[Collected data]

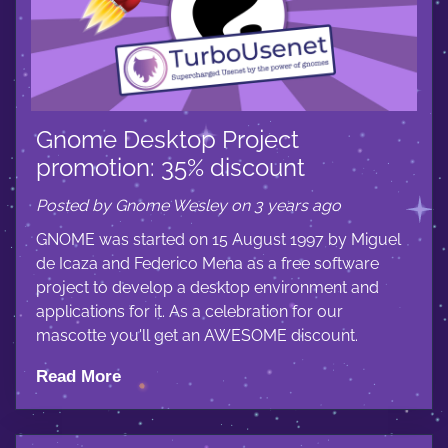
Gnome Desktop Project
promotion: 35% discount
Posted by Gnome Wesley on 3 years ago
GNOME was started on 15 August 1997 by Miguel
de Icaza and Federico Mena as a free software
project to develop a desktop environment and
applications for it. As a celebration for our
mascotte you'll get an AWESOME discount.
Read More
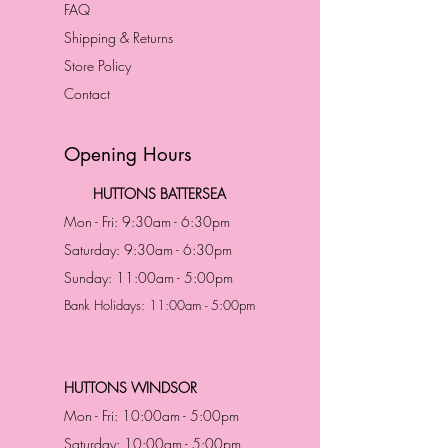
FAQ
Shipping & Returns
Store Policy
Contact
Opening Hours
HUTTONS BATTERSEA
Mon - Fri: 9:30am - 6:30pm
Saturday: 9:30am - 6:30pm
Sunday: 11:00am - 5:00pm
Bank Holidays: 11:00am - 5:00pm
HUTTONS WINDSOR
Mon - Fri: 10:00am - 5:00pm
Saturday: 10:00am - 5:00pm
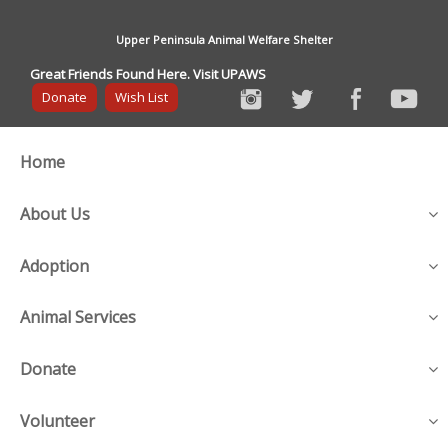
Upper Peninsula Animal Welfare Shelter
Great Friends Found Here. Visit UPAWS
Donate
Wish List
Home
About Us
Adoption
Animal Services
Donate
Volunteer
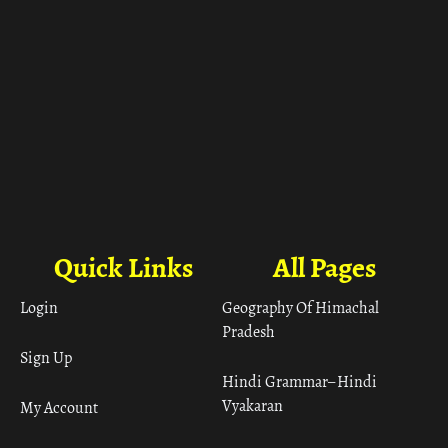
Quick Links
All Pages
Login
Geography Of Himachal
Pradesh
Sign Up
Hindi Grammar– Hindi
Vyakaran
My Account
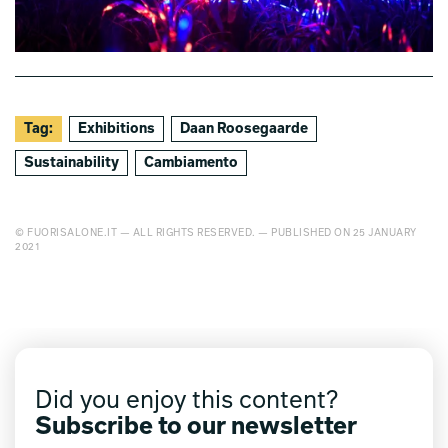
Tag:
Exhibitions
Daan Roosegaarde
Sustainability
Cambiamento
© FUORISALONE.IT — ALL RIGHTS RESERVED. — PUBLISHED ON 25 JANUARY
2021
Did you enjoy this content?
Subscribe to our newsletter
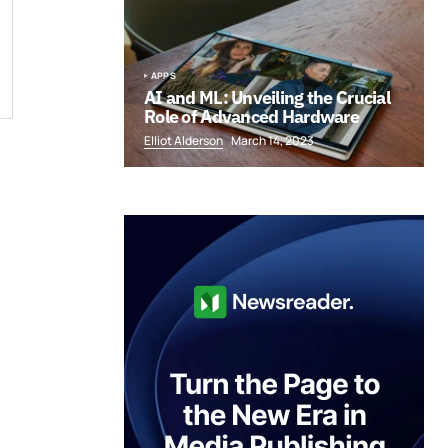
APPS
AI and ML: Unveiling the Crucial
Role of Advanced Hardware
Elliot Alderson
March 14, 2023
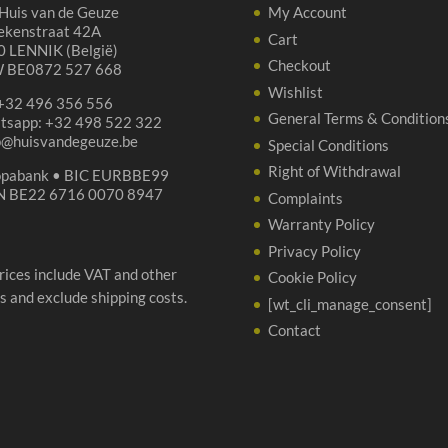
Huis van de Geuze
My Account
ekenstraat 42A
Cart
 LENNIK (België)
Checkout
 BE0872 527 668
Wishlist
 +32 496 356 556
General Terms & Condition
tsapp: +32 498 522 322
p@huisvandegeuze.be
Special Conditions
Right of Withdrawal
opabank • BIC EURBBE99
N BE22 6716 0070 8947
Complaints
Warranty Policy
Privacy Policy
prices include VAT and other
Cookie Policy
s and exclude shipping costs.
[wt_cli_manage_consent]
Contact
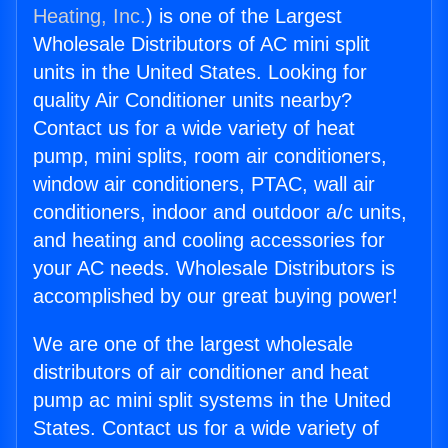
Heating, Inc.
) is one of the Largest
Wholesale Distributors of AC mini split
units in the United States. Looking for
quality Air Conditioner units nearby?
Contact us for a wide variety of heat
pump, mini splits, room air conditioners,
window air conditioners, PTAC, wall air
conditioners, indoor and outdoor a/c units,
and heating and cooling accessories for
your AC needs. Wholesale Distributors is
accomplished by our great buying power!
We are one of the largest wholesale
distributors of air conditioner and heat
pump ac mini split systems in the United
States. Contact us for a wide variety of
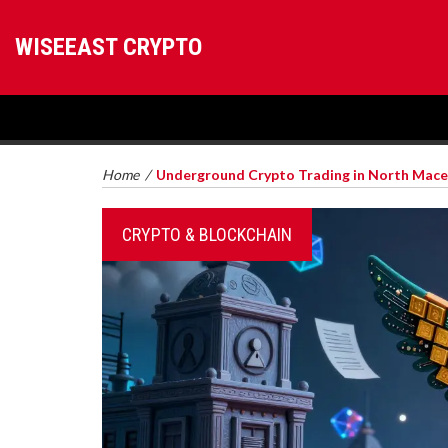
WISEEAST CRYPTO
Home
/
Underground Crypto Trading in North Maced
CRYPTO & BLOCKCHAIN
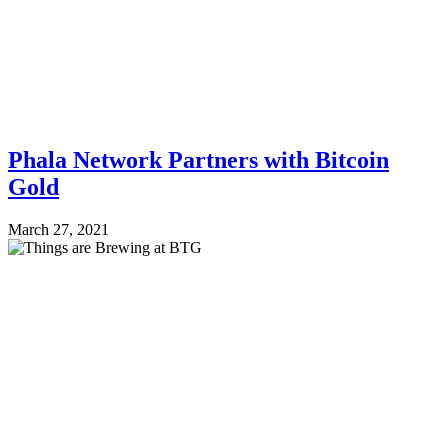
Phala Network Partners with Bitcoin
Gold
March 27, 2021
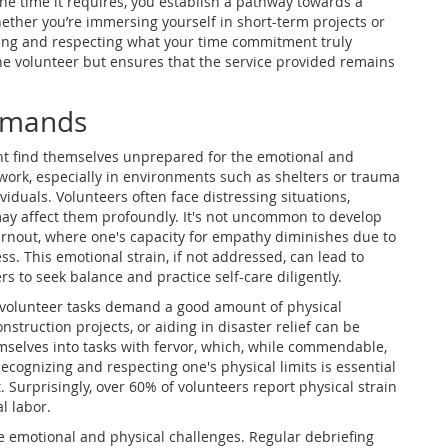
the time it requires, you establish a pathway towards a
ether you’re immersing yourself in short-term projects or
ing and respecting what your time commitment truly
the volunteer but ensures that the service provided remains
Demands
ht find themselves unprepared for the emotional and
work, especially in environments such as shelters or trauma
ividuals. Volunteers often face distressing situations,
may affect them profoundly. It's not uncommon to develop
burnout, where one's capacity for empathy diminishes due to
s. This emotional strain, if not addressed, can lead to
rs to seek balance and practice self-care diligently.
n volunteer tasks demand a good amount of physical
nstruction projects, or aiding in disaster relief can be
emselves into tasks with fervor, which, while commendable,
ecognizing and respecting one's physical limits is essential
Surprisingly, over 60% of volunteers report physical strain
l labor.
e emotional and physical challenges. Regular debriefing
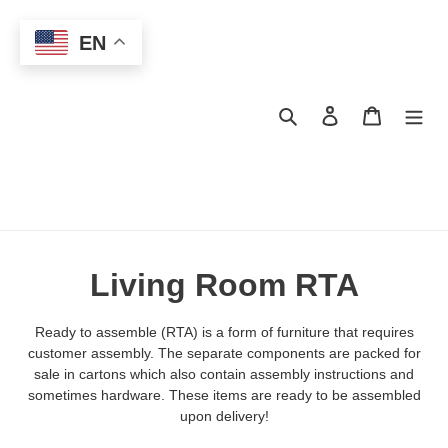
Skip
to
EN
content
Search
Log in
Cart
C
Living Room RTA
o
Ready to assemble (RTA) is a form of furniture that requires
l
customer assembly. The separate components are packed for
sale in cartons which also contain assembly instructions and
l
sometimes hardware. These items are ready to be assembled
upon delivery!
e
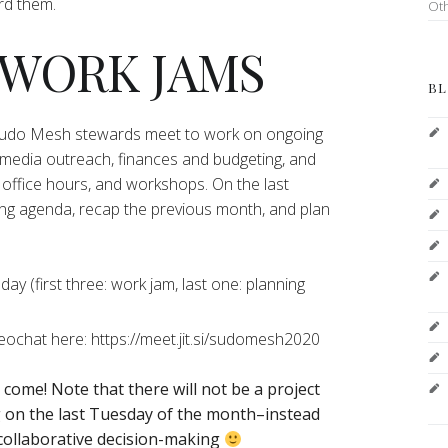
ord them.
Ot
 WORK JAMS
BL
 Sudo Mesh stewards meet to work on ongoing
 media outreach, finances and budgeting, and
office hours, and workshops. On the last
ng agenda, recap the previous month, and plan
y (first three: work jam, last one: planning
deochat here: https://meet.jit.si/sudomesh2020
o come!
Note that there will not be a project
on the last Tuesday of the month–instead
 collaborative decision-making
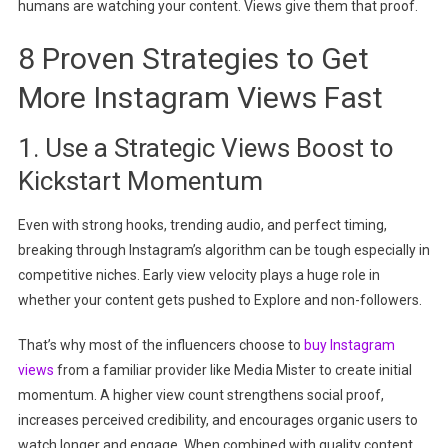
humans are watching your content. Views give them that proof.
8 Proven Strategies to Get
More Instagram Views Fast
1. Use a Strategic Views Boost to
Kickstart Momentum
Even with strong hooks, trending audio, and perfect timing,
breaking through Instagram’s algorithm can be tough especially in
competitive niches. Early view velocity plays a huge role in
whether your content gets pushed to Explore and non-followers.
That’s why most of the influencers choose to
buy Instagram
views
from a familiar provider like Media Mister to create initial
momentum. A higher view count strengthens social proof,
increases perceived credibility, and encourages organic users to
watch longer and engage. When combined with quality content,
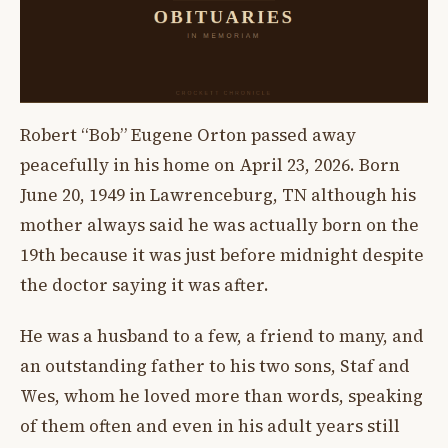
Robert “Bob” Eugene Orton passed away
peacefully in his home on April 23, 2026. Born
June 20, 1949 in Lawrenceburg, TN although his
mother always said he was actually born on the
19th because it was just before midnight despite
the doctor saying it was after.
He was a husband to a few, a friend to many, and
an outstanding father to his two sons, Staf and
Wes, whom he loved more than words, speaking
of them often and even in his adult years still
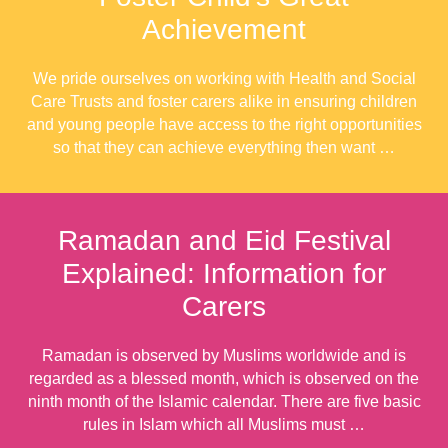
Achievement
We pride ourselves on working with Health and Social
Care Trusts and foster carers alike in ensuring children
and young people have access to the right opportunities
so that they can achieve everything then want …
Ramadan and Eid Festival
Explained: Information for
Carers
Ramadan is observed by Muslims worldwide and is
regarded as a blessed month, which is observed on the
ninth month of the Islamic calendar. There are five basic
rules in Islam which all Muslims must …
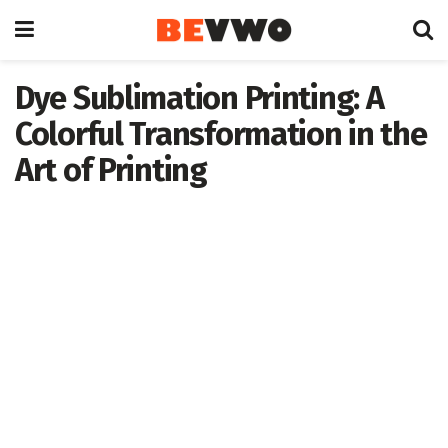
Dye Sublimation Printing: A
Colorful Transformation in the
Art of Printing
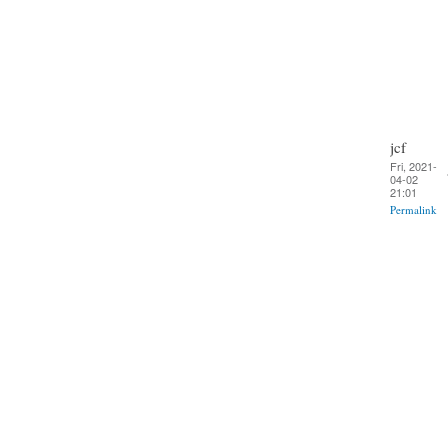
jcf
Fri, 2021-
04-02
21:01
Permalink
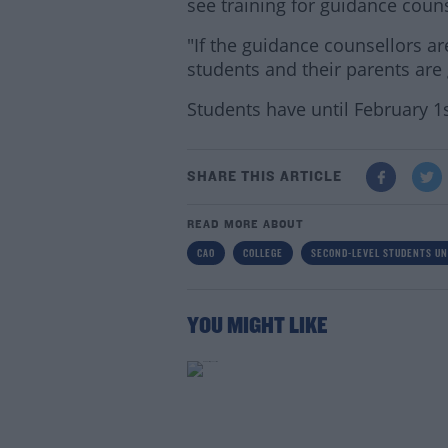
see training for guidance coun
"If the guidance counsellors ar
students and their parents are 
Students have until February 1s
SHARE THIS ARTICLE
READ MORE ABOUT
CAO
COLLEGE
SECOND-LEVEL STUDENTS UN
YOU MIGHT LIKE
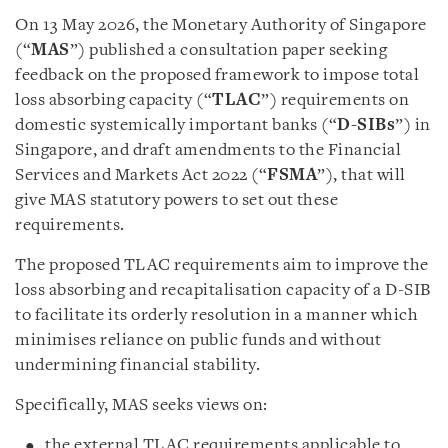
On 13 May 2026, the Monetary Authority of Singapore
(“
MAS
”) published a consultation paper seeking
feedback on the proposed framework to impose total
loss absorbing capacity (“
TLAC
”) requirements on
domestic systemically important banks (“
D-SIBs
”) in
Singapore, and draft amendments to the Financial
Services and Markets Act 2022 (“
FSMA
”), that will
give MAS statutory powers to set out these
requirements.
The proposed TLAC requirements aim to improve the
loss absorbing and recapitalisation capacity of a D-SIB
to facilitate its orderly resolution in a manner which
minimises reliance on public funds and without
undermining financial stability.
Specifically, MAS seeks views on:
the external TLAC requirements applicable to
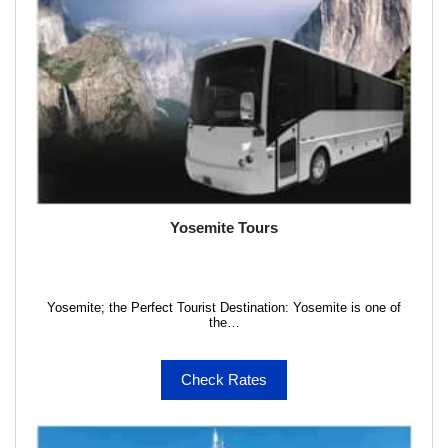
Yosemite Tours
Yosemite; the Perfect Tourist Destination: Yosemite is one of
the…
Check Rates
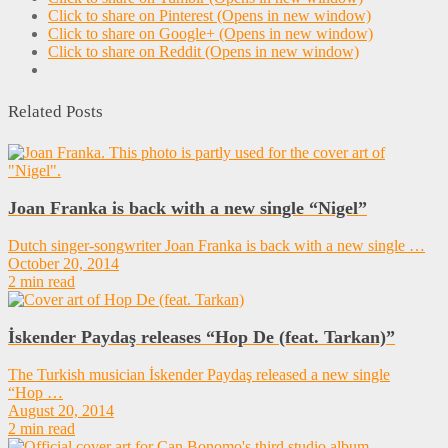
Click to share on Pinterest (Opens in new window)
Click to share on Google+ (Opens in new window)
Click to share on Reddit (Opens in new window)
Related Posts
Joan Franka is back with a new single “Nigel”
Dutch singer-songwriter Joan Franka is back with a new single …
October 20, 2014
2 min read
İskender Paydaş releases “Hop De (feat. Tarkan)”
The Turkish musician İskender Paydaş released a new single
“Hop …
August 20, 2014
2 min read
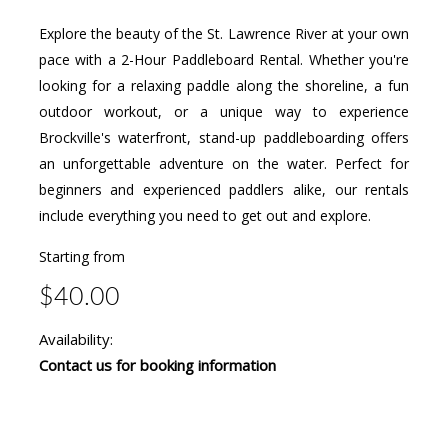
Explore the beauty of the St. Lawrence River at your own
pace with a 2-Hour Paddleboard Rental. Whether you're
looking for a relaxing paddle along the shoreline, a fun
outdoor workout, or a unique way to experience
Brockville's waterfront, stand-up paddleboarding offers
an unforgettable adventure on the water. Perfect for
beginners and experienced paddlers alike, our rentals
include everything you need to get out and explore.
Starting from
$40.00
Availability:
Contact us for booking information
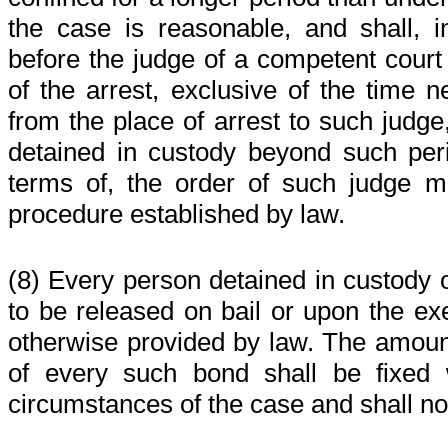
the case is reasonable, and shall, 
before the judge of a competent court 
of the arrest, exclusive of the time n
from the place of arrest to such judge
detained in custody beyond such per
terms of, the order of such judge 
procedure established by law.
(8) Every person detained in custody o
to be released on bail or upon the ex
otherwise provided by law. The amoun
of every such bond shall be fixed 
circumstances of the case and shall n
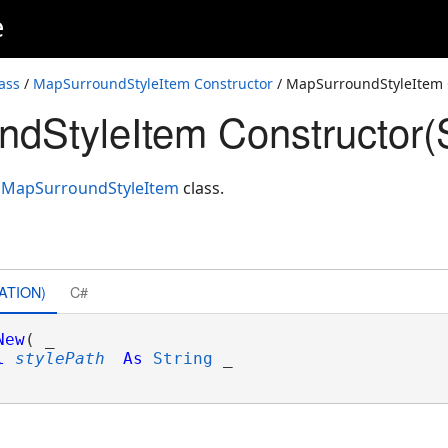
e
ass
/
MapSurroundStyleItem Constructor
/ MapSurroundStyleItem C
dStyleItem Constructor(S
f
MapSurroundStyleItem
class.
ATION)
C#
New
( _

l
stylePath
As
String
 _
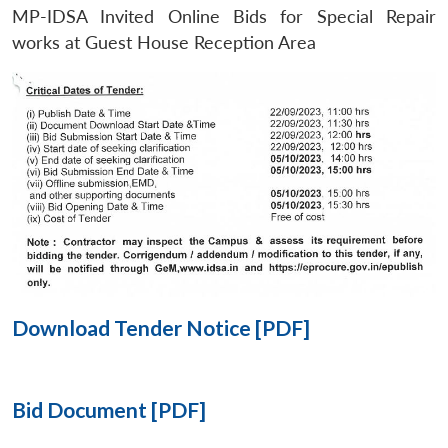
MP-IDSA Invited Online Bids for Special Repair
Open
works at Guest House Reception Area
MP-
Ask
n
Open
menu
Open
Open
s
LIBRARY
IDSA
Publications
Membership
An
u
menu
menu
menu
NEWS
Expe
Download Tender Notice [PDF]
Bid Document [PDF]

PROBLEM DESCRIPTION:
Within the records above, how many lines include the word "HUTTONS"? Only the number is wanted.

THE COMPLETED TASK:
2